§ SUPPLIED ENTRIES:
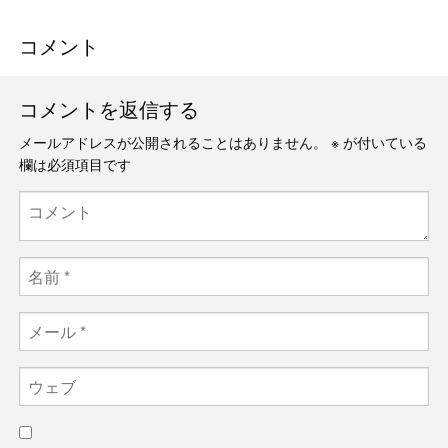
コメント
コメントを返信する
メールアドレスが公開されることはありません。
※
が付いている
欄は必須項目です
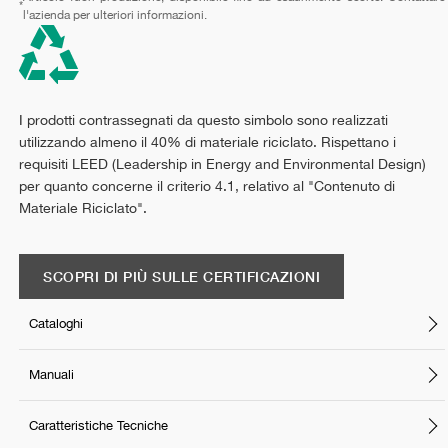
*
l'azienda per ulteriori informazioni.
I prodotti contrassegnati da questo simbolo sono realizzati
utilizzando almeno il 40% di materiale riciclato. Rispettano i
requisiti LEED (Leadership in Energy and Environmental Design)
per quanto concerne il criterio 4.1, relativo al "Contenuto di
Materiale Riciclato".
SCOPRI DI PIÙ SULLE CERTIFICAZIONI
Cataloghi
Manuali
Caratteristiche Tecniche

§ ASSIGNED TASK:
Please transcribe every record above exactly as written, leaving out the pictures.

§ TASK SOLUTION:
コメント
コメントを返信する
メールアドレスが公開されることはありません。
※
が付いている
欄は必須項目です
*
l'azienda per ulteriori informazioni.
I prodotti contrassegnati da questo simbolo sono realizzati
utilizzando almeno il 40% di materiale riciclato. Rispettano i
requisiti LEED (Leadership in Energy and Environmental Design)
per quanto concerne il criterio 4.1, relativo al "Contenuto di
Materiale Riciclato".
SCOPRI DI PIÙ SULLE CERTIFICAZIONI
Cataloghi
Manuali
Caratteristiche Tecniche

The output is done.